◆ **What you are asked to do**
If an entry holds a picture, leave that picture out and reproduce everything else exactly.

◆ **Data provided**
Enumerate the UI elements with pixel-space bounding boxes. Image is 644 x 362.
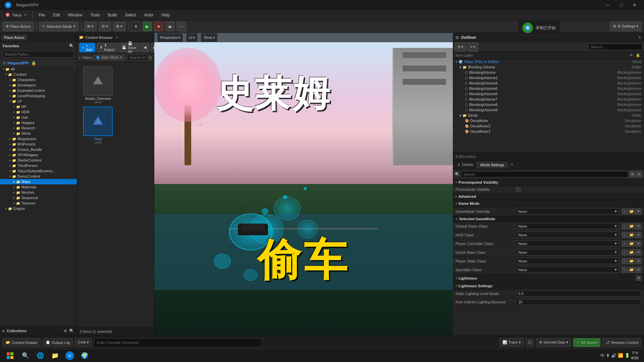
menu-select[interactable]: Select	[121, 11, 139, 19]
place-actors-btn[interactable]: ⊕ Place Actors	[3, 22, 34, 31]
dp-reset-icon[interactable]: ↺	[635, 223, 641, 229]
details-tab[interactable]: ℹ Details	[455, 161, 477, 168]
play-btn[interactable]: ▶	[143, 22, 152, 31]
spec-reset-icon[interactable]: ↺	[635, 267, 641, 273]
tray-icon-2[interactable]: 🔊	[611, 353, 616, 358]
outliner-row-bv8[interactable]: ⬡ BlockingVolume8 BlockingVolume	[453, 102, 644, 107]
tree-levelproto[interactable]: ▸ 📁 LevelPrototyping	[0, 93, 77, 99]
tray-icon-battery[interactable]: 🔋	[625, 353, 630, 358]
console-input[interactable]	[94, 338, 262, 347]
menu-build[interactable]: Build	[104, 11, 120, 19]
outliner-row-bv6[interactable]: ⬡ BlockingVolume6 BlockingVolume	[453, 91, 644, 97]
taskbar-browser1[interactable]: 🌐	[34, 350, 47, 362]
outliner-row-decal3[interactable]: 🎨 DecalActor3 DecalActor	[453, 129, 644, 134]
precompute-visibility-checkbox[interactable]	[516, 187, 521, 192]
ps-browse-icon[interactable]: 📂	[629, 258, 635, 264]
more-btn[interactable]: ⋯	[177, 22, 186, 31]
save-all-btn[interactable]: 💾 💾 Save All	[119, 43, 139, 52]
lock-icon[interactable]: 🔒	[31, 61, 36, 65]
viewport-lit-btn[interactable]: Lit ▾	[186, 33, 198, 42]
outliner-close-icon[interactable]: ✕	[638, 35, 641, 40]
ps-reset-icon[interactable]: ↺	[635, 258, 641, 264]
trace-btn[interactable]: 📊 Trace ▾	[499, 338, 524, 347]
gamemode-override-dropdown[interactable]: None ▾	[516, 208, 619, 215]
tree-mat[interactable]: ▸ 📁 mat	[0, 115, 77, 120]
dp-browse-icon[interactable]: 📂	[629, 223, 635, 229]
outliner-row-blocking-folder[interactable]: ▾ 📁 Blocking Volume Folder	[453, 64, 644, 70]
gm-browse-icon[interactable]: 📂	[629, 208, 635, 215]
maximize-button[interactable]: □	[614, 0, 628, 10]
gs-reset-icon[interactable]: ↺	[635, 249, 641, 255]
tree-engine[interactable]: ▸ 📁 Engine	[0, 206, 77, 211]
static-mesh-filter[interactable]: 🔷 Static Mesh ✕	[94, 55, 124, 60]
outliner-row-tokyo[interactable]: ▾ 🌍 Tokyo (Play In Editor) World	[453, 59, 644, 64]
spec-browse-icon[interactable]: 📂	[629, 267, 635, 273]
outliner-row-decal1[interactable]: 🎨 DecalActor DecalActor	[453, 118, 644, 123]
search-paths-input[interactable]	[3, 51, 74, 58]
gs-nav-icon[interactable]: ←	[622, 249, 628, 255]
outliner-row-bv1[interactable]: ⬡ BlockingVolume BlockingVolume	[453, 70, 644, 75]
import-btn[interactable]: ⬆ ⬆ Import	[97, 43, 117, 52]
cb-close-icon[interactable]: ✕	[115, 36, 118, 39]
tray-icon-wifi[interactable]: 📶	[618, 353, 623, 358]
camera-btn[interactable]: ⊞ ▾	[113, 22, 125, 31]
ps-nav-icon[interactable]: ←	[622, 258, 628, 264]
pause-btn[interactable]: ⏸	[131, 22, 141, 31]
tree-hdr[interactable]: ▸ 📁 HDR	[0, 109, 77, 115]
tree-all[interactable]: ▾ 📁 All	[0, 66, 77, 72]
taskbar-browser2[interactable]: 🌍	[78, 350, 91, 362]
file-tab[interactable]: 🎯 Tokyo ✕	[3, 11, 30, 19]
details-search-input[interactable]	[461, 171, 628, 177]
tree-textures[interactable]: ▸ 📁 Textures	[0, 200, 77, 206]
menu-window[interactable]: Window	[65, 11, 86, 19]
close-button[interactable]: ✕	[628, 0, 641, 10]
eject-btn[interactable]: ⏏	[165, 22, 175, 31]
tree-content-folder[interactable]: ▾ 📁 Content	[0, 72, 77, 77]
search-collection-icon[interactable]: 🔍	[69, 328, 74, 333]
outliner-row-bv5[interactable]: ⬡ BlockingVolume5 BlockingVolume	[453, 86, 644, 91]
menu-file[interactable]: File	[35, 11, 48, 19]
asset-tokyo[interactable]: Tokyo Level	[81, 107, 115, 144]
tree-democontent[interactable]: ▾ 📁 DemoContent	[0, 174, 77, 179]
tree-orasot[interactable]: ▸ 📁 Orasot_Bundle	[0, 147, 77, 152]
camera-record-btn[interactable]: 🎥	[526, 339, 534, 347]
static-lighting-scale-input[interactable]	[516, 291, 641, 297]
hud-reset-icon[interactable]: ↺	[635, 232, 641, 238]
outliner-row-bv9[interactable]: ⬡ BlockingVolume9 BlockingVolume	[453, 107, 644, 113]
gm-reset-icon[interactable]: ↺	[635, 208, 641, 215]
taskbar-search[interactable]: 🔍	[19, 350, 32, 362]
add-btn[interactable]: + + Add	[79, 43, 95, 52]
tree-reserch[interactable]: ▸ 📁 Reserch	[0, 125, 77, 131]
outliner-filter-btn[interactable]: ⊟ ▾	[455, 42, 466, 52]
tree-characters[interactable]: ▸ 📁 Characters	[0, 77, 77, 82]
tray-icon-1[interactable]: ⬆	[606, 353, 610, 358]
gs-browse-icon[interactable]: 📂	[629, 249, 635, 255]
minimize-button[interactable]: ─	[601, 0, 614, 10]
menu-tools[interactable]: Tools	[87, 11, 103, 19]
windows-start-btn[interactable]	[3, 350, 17, 362]
settings-btn[interactable]: ⚙ ⚙ Settings ▾	[610, 22, 641, 31]
stop-btn[interactable]: ■	[154, 22, 163, 31]
menu-actor[interactable]: Actor	[141, 11, 157, 19]
dp-nav-icon[interactable]: ←	[622, 223, 628, 229]
advanced-header[interactable]: ▸ Advanced	[453, 193, 644, 200]
outliner-sort-btn[interactable]: ≡ ▾	[468, 42, 478, 52]
asset-assets-overview[interactable]: Assets_Overview Level	[81, 66, 115, 104]
outliner-row-decal2[interactable]: 🎨 DecalActor2 DecalActor	[453, 123, 644, 129]
lightmass-header[interactable]: ▾ Lightmass ↺	[453, 274, 644, 283]
default-pawn-dropdown[interactable]: None ▾	[516, 223, 619, 229]
tree-developers[interactable]: ▸ 📁 Developers	[0, 82, 77, 88]
hud-browse-icon[interactable]: 📂	[629, 232, 635, 238]
tree-lp[interactable]: ▾ 📁 LP	[0, 99, 77, 104]
cmd-btn[interactable]: Cmd ▾	[75, 338, 92, 347]
tree-materials[interactable]: ▸ 📁 Materials	[0, 184, 77, 190]
output-log-btn[interactable]: 📋 Output Log	[43, 338, 73, 347]
tree-bp[interactable]: ▸ 📁 BP	[0, 104, 77, 109]
spec-nav-icon[interactable]: ←	[622, 267, 628, 273]
world-settings-tab[interactable]: World Settings	[477, 162, 508, 168]
selection-mode-btn[interactable]: ↖ Selection Mode ▾	[39, 22, 78, 31]
outliner-row-decal-folder[interactable]: ▾ 📁 Decal Folder	[453, 113, 644, 118]
sort-icon[interactable]: ⊟	[149, 55, 152, 60]
tree-sequence[interactable]: ▸ 📁 Sequence	[0, 195, 77, 200]
player-controller-dropdown[interactable]: None ▾	[516, 240, 619, 247]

◆ **Answer section**
Enumerate the UI elements with pixel-space bounding boxes. Image is 644 x 362.
menu-select[interactable]: Select	[121, 11, 139, 19]
place-actors-btn[interactable]: ⊕ Place Actors	[3, 22, 34, 31]
dp-reset-icon[interactable]: ↺	[635, 223, 641, 229]
details-tab[interactable]: ℹ Details	[455, 161, 477, 168]
play-btn[interactable]: ▶	[143, 22, 152, 31]
spec-reset-icon[interactable]: ↺	[635, 267, 641, 273]
tray-icon-2[interactable]: 🔊	[611, 353, 616, 358]
outliner-row-bv8[interactable]: ⬡ BlockingVolume8 BlockingVolume	[453, 102, 644, 107]
tree-levelproto[interactable]: ▸ 📁 LevelPrototyping	[0, 93, 77, 99]
tray-icon-battery[interactable]: 🔋	[625, 353, 630, 358]
console-input[interactable]	[94, 338, 262, 347]
menu-build[interactable]: Build	[104, 11, 120, 19]
outliner-row-bv6[interactable]: ⬡ BlockingVolume6 BlockingVolume	[453, 91, 644, 97]
taskbar-browser1[interactable]: 🌐	[34, 350, 47, 362]
outliner-row-decal3[interactable]: 🎨 DecalActor3 DecalActor	[453, 129, 644, 134]
precompute-visibility-checkbox[interactable]	[516, 187, 521, 192]
ps-browse-icon[interactable]: 📂	[629, 258, 635, 264]
more-btn[interactable]: ⋯	[177, 22, 186, 31]
save-all-btn[interactable]: 💾 💾 Save All	[119, 43, 139, 52]
lock-icon[interactable]: 🔒	[31, 61, 36, 65]
viewport-lit-btn[interactable]: Lit ▾	[186, 33, 198, 42]
outliner-close-icon[interactable]: ✕	[638, 35, 641, 40]
ps-reset-icon[interactable]: ↺	[635, 258, 641, 264]
trace-btn[interactable]: 📊 Trace ▾	[499, 338, 524, 347]
gamemode-override-dropdown[interactable]: None ▾	[516, 208, 619, 215]
tree-mat[interactable]: ▸ 📁 mat	[0, 115, 77, 120]
dp-browse-icon[interactable]: 📂	[629, 223, 635, 229]
outliner-row-blocking-folder[interactable]: ▾ 📁 Blocking Volume Folder	[453, 64, 644, 70]
gm-browse-icon[interactable]: 📂	[629, 208, 635, 215]
maximize-button[interactable]: □	[614, 0, 628, 10]
gs-reset-icon[interactable]: ↺	[635, 249, 641, 255]
tree-engine[interactable]: ▸ 📁 Engine	[0, 206, 77, 211]
static-mesh-filter[interactable]: 🔷 Static Mesh ✕	[94, 55, 124, 60]
outliner-row-tokyo[interactable]: ▾ 🌍 Tokyo (Play In Editor) World	[453, 59, 644, 64]
spec-browse-icon[interactable]: 📂	[629, 267, 635, 273]
outliner-row-decal1[interactable]: 🎨 DecalActor DecalActor	[453, 118, 644, 123]
search-paths-input[interactable]	[3, 51, 74, 58]
gs-nav-icon[interactable]: ←	[622, 249, 628, 255]
outliner-row-bv1[interactable]: ⬡ BlockingVolume BlockingVolume	[453, 70, 644, 75]
import-btn[interactable]: ⬆ ⬆ Import	[97, 43, 117, 52]
cb-close-icon[interactable]: ✕	[115, 36, 118, 39]
tray-icon-wifi[interactable]: 📶	[618, 353, 623, 358]
camera-btn[interactable]: ⊞ ▾	[113, 22, 125, 31]
ps-nav-icon[interactable]: ←	[622, 258, 628, 264]
pause-btn[interactable]: ⏸	[131, 22, 141, 31]
tree-hdr[interactable]: ▸ 📁 HDR	[0, 109, 77, 115]
tree-all[interactable]: ▾ 📁 All	[0, 66, 77, 72]
taskbar-browser2[interactable]: 🌍	[78, 350, 91, 362]
file-tab[interactable]: 🎯 Tokyo ✕	[3, 11, 30, 19]
details-search-input[interactable]	[461, 171, 628, 177]
tree-textures[interactable]: ▸ 📁 Textures	[0, 200, 77, 206]
menu-window[interactable]: Window	[65, 11, 86, 19]
close-button[interactable]: ✕	[628, 0, 641, 10]
eject-btn[interactable]: ⏏	[165, 22, 175, 31]
tree-content-folder[interactable]: ▾ 📁 Content	[0, 72, 77, 77]
search-collection-icon[interactable]: 🔍	[69, 328, 74, 333]
outliner-row-bv5[interactable]: ⬡ BlockingVolume5 BlockingVolume	[453, 86, 644, 91]
menu-file[interactable]: File	[35, 11, 48, 19]
asset-tokyo[interactable]: Tokyo Level	[81, 107, 115, 144]
tree-democontent[interactable]: ▾ 📁 DemoContent	[0, 174, 77, 179]
tree-orasot[interactable]: ▸ 📁 Orasot_Bundle	[0, 147, 77, 152]
camera-record-btn[interactable]: 🎥	[526, 339, 534, 347]
static-lighting-scale-input[interactable]	[516, 291, 641, 297]
hud-reset-icon[interactable]: ↺	[635, 232, 641, 238]
outliner-row-bv9[interactable]: ⬡ BlockingVolume9 BlockingVolume	[453, 107, 644, 113]
gm-reset-icon[interactable]: ↺	[635, 208, 641, 215]
taskbar-search[interactable]: 🔍	[19, 350, 32, 362]
add-btn[interactable]: + + Add	[79, 43, 95, 52]
tree-reserch[interactable]: ▸ 📁 Reserch	[0, 125, 77, 131]
outliner-filter-btn[interactable]: ⊟ ▾	[455, 42, 466, 52]
tree-characters[interactable]: ▸ 📁 Characters	[0, 77, 77, 82]
tray-icon-1[interactable]: ⬆	[606, 353, 610, 358]
gs-browse-icon[interactable]: 📂	[629, 249, 635, 255]
minimize-button[interactable]: ─	[601, 0, 614, 10]
menu-tools[interactable]: Tools	[87, 11, 103, 19]
windows-start-btn[interactable]	[3, 350, 17, 362]
settings-btn[interactable]: ⚙ ⚙ Settings ▾	[610, 22, 641, 31]
stop-btn[interactable]: ■	[154, 22, 163, 31]
menu-actor[interactable]: Actor	[141, 11, 157, 19]
dp-nav-icon[interactable]: ←	[622, 223, 628, 229]
advanced-header[interactable]: ▸ Advanced	[453, 193, 644, 200]
outliner-sort-btn[interactable]: ≡ ▾	[468, 42, 478, 52]
asset-assets-overview[interactable]: Assets_Overview Level	[81, 66, 115, 104]
outliner-row-decal2[interactable]: 🎨 DecalActor2 DecalActor	[453, 123, 644, 129]
lightmass-header[interactable]: ▾ Lightmass ↺	[453, 274, 644, 283]
default-pawn-dropdown[interactable]: None ▾	[516, 223, 619, 229]
tree-developers[interactable]: ▸ 📁 Developers	[0, 82, 77, 88]
hud-browse-icon[interactable]: 📂	[629, 232, 635, 238]
tree-lp[interactable]: ▾ 📁 LP	[0, 99, 77, 104]
cmd-btn[interactable]: Cmd ▾	[75, 338, 92, 347]
tree-materials[interactable]: ▸ 📁 Materials	[0, 184, 77, 190]
output-log-btn[interactable]: 📋 Output Log	[43, 338, 73, 347]
tree-bp[interactable]: ▸ 📁 BP	[0, 104, 77, 109]
spec-nav-icon[interactable]: ←	[622, 267, 628, 273]
world-settings-tab[interactable]: World Settings	[477, 162, 508, 168]
selection-mode-btn[interactable]: ↖ Selection Mode ▾	[39, 22, 78, 31]
outliner-row-decal-folder[interactable]: ▾ 📁 Decal Folder	[453, 113, 644, 118]
sort-icon[interactable]: ⊟	[149, 55, 152, 60]
tree-sequence[interactable]: ▸ 📁 Sequence	[0, 195, 77, 200]
player-controller-dropdown[interactable]: None ▾	[516, 240, 619, 247]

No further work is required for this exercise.